Ангел теории

Пестрый сборник образцовых для истории филологических идей статьей С.Н. Зенкина – по сути, (мета)рассказ о двух авантюрах, которые происходили с теорией литературы в новое время. Во-первых, теории пришлось существовать, начиная с романтической эпохи, вне канонизированной иерархии литературных практик, выступать как вольная критика, как рискованный акт самосознания, а не как узаконенная процедура обращения с почитаемым текстом. Герменевтика средневекового типа, или канон классицистского типа отводил интерпретатору строго определенное место: он знал, для чего он берет в руки перо, и как он должен интерпретировать традицию, чтобы не испортить ее своими домыслами. Все понимали, где Гомер, а где его комментатор, как строится иерархия текстов и иерархия подходов к ним. Были заранее продуманы процедуры выяснения истины, которые соотносились с определенными практиками аскетического самоконтроля самого интерпретатора: он мог вступать в горячие споры, но при этом было понятно, когда этот спор достиг своей цели, и истина может быть признана любым здравомыслящим человеком.
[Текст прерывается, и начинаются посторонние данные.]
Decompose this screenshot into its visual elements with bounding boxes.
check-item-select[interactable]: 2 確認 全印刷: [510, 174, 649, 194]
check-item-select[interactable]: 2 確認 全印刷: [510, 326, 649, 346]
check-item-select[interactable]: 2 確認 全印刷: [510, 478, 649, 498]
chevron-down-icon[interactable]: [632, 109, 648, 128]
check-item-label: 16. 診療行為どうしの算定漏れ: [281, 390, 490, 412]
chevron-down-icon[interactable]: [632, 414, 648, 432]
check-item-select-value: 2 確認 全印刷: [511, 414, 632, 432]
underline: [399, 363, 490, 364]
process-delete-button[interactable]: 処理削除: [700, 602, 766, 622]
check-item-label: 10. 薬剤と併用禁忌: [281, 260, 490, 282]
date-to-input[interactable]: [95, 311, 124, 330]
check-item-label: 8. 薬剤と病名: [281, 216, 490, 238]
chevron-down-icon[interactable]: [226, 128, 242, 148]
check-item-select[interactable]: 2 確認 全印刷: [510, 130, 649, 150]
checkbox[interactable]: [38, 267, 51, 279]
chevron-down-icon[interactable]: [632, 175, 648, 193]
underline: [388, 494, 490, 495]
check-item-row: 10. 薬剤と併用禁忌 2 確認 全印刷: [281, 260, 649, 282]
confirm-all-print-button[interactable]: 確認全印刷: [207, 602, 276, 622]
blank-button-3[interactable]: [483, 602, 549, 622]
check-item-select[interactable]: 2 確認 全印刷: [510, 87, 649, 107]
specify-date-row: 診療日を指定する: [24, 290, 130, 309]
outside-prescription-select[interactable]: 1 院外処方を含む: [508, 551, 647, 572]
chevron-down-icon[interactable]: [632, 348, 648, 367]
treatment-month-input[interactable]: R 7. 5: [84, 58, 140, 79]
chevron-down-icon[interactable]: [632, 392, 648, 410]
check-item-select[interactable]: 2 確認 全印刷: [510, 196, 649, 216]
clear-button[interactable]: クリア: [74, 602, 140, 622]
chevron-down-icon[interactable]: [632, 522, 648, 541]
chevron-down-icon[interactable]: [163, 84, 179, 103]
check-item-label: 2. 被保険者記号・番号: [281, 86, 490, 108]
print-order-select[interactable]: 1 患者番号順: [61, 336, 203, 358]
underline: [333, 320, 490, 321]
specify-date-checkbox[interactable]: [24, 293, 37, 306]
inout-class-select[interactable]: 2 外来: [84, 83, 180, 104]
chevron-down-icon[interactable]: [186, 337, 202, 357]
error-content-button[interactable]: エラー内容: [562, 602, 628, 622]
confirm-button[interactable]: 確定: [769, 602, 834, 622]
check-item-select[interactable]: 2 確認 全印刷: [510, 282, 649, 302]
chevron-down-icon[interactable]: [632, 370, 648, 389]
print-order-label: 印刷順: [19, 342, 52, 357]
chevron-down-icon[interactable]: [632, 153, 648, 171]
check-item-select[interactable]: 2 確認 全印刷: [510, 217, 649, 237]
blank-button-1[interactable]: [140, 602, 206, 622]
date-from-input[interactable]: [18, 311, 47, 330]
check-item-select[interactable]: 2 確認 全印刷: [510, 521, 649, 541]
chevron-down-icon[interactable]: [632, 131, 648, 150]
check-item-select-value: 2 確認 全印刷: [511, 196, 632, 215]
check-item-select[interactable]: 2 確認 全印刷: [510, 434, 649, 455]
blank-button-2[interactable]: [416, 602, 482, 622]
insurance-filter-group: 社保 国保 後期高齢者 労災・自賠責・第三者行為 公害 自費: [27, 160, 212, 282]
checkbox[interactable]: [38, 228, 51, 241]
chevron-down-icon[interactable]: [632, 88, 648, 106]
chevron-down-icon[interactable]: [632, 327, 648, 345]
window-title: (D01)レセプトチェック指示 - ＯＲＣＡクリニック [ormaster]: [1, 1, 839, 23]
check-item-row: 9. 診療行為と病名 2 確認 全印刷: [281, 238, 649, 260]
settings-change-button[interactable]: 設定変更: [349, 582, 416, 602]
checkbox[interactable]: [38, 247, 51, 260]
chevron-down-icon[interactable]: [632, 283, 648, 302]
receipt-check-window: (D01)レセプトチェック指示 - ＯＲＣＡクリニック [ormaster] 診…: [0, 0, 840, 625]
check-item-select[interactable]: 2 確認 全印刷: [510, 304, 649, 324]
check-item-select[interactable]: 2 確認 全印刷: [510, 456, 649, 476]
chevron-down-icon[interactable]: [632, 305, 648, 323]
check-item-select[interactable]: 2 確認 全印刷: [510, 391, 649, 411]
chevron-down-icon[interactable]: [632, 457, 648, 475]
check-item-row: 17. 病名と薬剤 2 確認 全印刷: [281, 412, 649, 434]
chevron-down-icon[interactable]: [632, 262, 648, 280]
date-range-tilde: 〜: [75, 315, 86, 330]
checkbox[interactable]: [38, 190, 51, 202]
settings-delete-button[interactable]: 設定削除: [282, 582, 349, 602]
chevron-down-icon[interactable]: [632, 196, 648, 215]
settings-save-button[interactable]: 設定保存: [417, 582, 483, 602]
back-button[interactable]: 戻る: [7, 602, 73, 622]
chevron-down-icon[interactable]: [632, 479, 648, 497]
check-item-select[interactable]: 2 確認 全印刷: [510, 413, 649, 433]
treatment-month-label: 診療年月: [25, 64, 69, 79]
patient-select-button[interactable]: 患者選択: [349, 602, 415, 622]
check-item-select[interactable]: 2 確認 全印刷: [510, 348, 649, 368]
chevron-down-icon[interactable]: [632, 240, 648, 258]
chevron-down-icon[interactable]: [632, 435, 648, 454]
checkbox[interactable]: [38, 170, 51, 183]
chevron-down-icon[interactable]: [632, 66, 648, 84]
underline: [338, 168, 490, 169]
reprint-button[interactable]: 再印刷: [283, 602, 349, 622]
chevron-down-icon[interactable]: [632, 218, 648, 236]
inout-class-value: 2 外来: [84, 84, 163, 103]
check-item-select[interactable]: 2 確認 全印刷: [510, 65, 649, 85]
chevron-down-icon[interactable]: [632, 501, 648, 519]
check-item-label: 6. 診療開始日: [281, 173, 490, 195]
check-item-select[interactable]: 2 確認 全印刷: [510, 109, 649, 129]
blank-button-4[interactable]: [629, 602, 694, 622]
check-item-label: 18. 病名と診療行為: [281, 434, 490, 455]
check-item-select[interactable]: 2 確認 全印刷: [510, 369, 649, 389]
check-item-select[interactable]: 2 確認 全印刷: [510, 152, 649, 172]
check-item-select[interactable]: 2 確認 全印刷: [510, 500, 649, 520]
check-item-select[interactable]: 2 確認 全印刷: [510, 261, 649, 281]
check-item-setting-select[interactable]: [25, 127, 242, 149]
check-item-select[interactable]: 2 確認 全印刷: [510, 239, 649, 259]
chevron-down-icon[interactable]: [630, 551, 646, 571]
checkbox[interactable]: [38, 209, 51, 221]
В «эпоху современности» система легитимации филологических практик, исходящая из предполагаемых свойств и эффектов почитаемого текста, рухнула. Историк позитивистского типа обращался к фактической истине, существование которой не зависит от личности исследователя, тем самым сводя филологическую деятельность к формулированию «правил» обращения с текстом и навязыванию этих правил всему филологическому сообществу: например, нужно искать общие источники для разных текстов, но не нужно вычитывать из произведений жизнестроительный смысл. А теоретик не мог заниматься продвижением готовой продукции правил, но ему пришлось брать на себя риск утверждения истинности своего знания. Если раньше эту истинность гарантировали канонические тексты; то теперь, когда сам набор канонических текстов определяется ведущим филологом, филологом-теоретиком, он должен взять на себя сам ответственность за истинность своих высказываний. Филология во многом возникает из авантюры: филолог заявляет о том, что он обладает теми знаниями и тем «вчувствованием» в предмет, которым не обладают остальные, и на этом совершенно харизматическом заявлении легитимирует себя. Мы можем провести простую аналогию из мира духовной мысли: богослов – это тот, кто знает о Боге больше, чем другие. Иначе говоря, богослов – абсолютно святой праведник, и поневоле любому богослову приходится заявлять либо то, что он свят вообще, либо что он моментально становится свят в часы написания богословского труда, когда божественный глагол до слуха чуткого коснется. Именно на такое же вещание абсолютной истины претендовала и классическая философия XIX в. Но ведь и гуманитарий должен иметь основания утверждать, почему его понимание искусства или языка «лучше и тоньше», чем понимание многих миллионов остальных людей. Откуда же у него такая уникальная привилегия, позволяющая ему безбедно существовать в просторном кабинете среди книг, а не копать землю в поте лица? В книге Зенкина исследуются различные линии, как харизматический идеал теории трансформировался в ХХ веке, иногда до полной противоположности.

Во-вторых, теория в ΧΙΧ в. столкнулась с героической парадигмой романтической и постромантической литературы: если раньше главным организатором повествования был автор, отвечавший за ценностную шкалу в своем произведении, то теперь герой получил широкую автономию – поведение героя было непредсказуемым для самого автора. Классикализация романтической литературы (особенно сильная в России, по наблюдению Зенкина, из-за того, что становление «большой литературы» пришлось как раз на романтический и постромантический периоды) привела к тому, что позиция героя и позиция теоретика стали конкурирующими и иногда подменяющими друг друга. Теоретик, говоря об эстетических эффектах произведения, чаще всего говорил не о месте произведения в традиции, а о том, какие изменения в герое, в его психологии и взгляде на мир, произведены тем художественным окружением, которое описал автор. Так и в нашем отечественном контексте привычно говорить, что литература – это познание через образы, то есть через приписанные герою размышления над фикциями воображения. Герой-экстатик воспринимается как мыслящий за автора. По сути дела, историю науки о литературе ХХ века можно исследовать как преодоление этой «героической парадигмы». Различение сюжета и фабулы, нарратива и вымысла, структуры и функций, и многие другие выдающиеся гуманитарные открытия ХХ века оказываются частью одной большой истории возвращения литературы из области произвольного искусства воспитания в область искусного распределения смыслов. Эти смыслы оказываются распределены столь удачно, что теоретик всякий раз находит себе самые интересные задания. – А. Марков.

Зенкин, Сергей. Работы о теории: Статьи. – М.: Новое литературное обозрение, 2012. – 560 с. – 1500 экз. – (Серия: «Библиотека журнала “Новое литературное обозрение”»).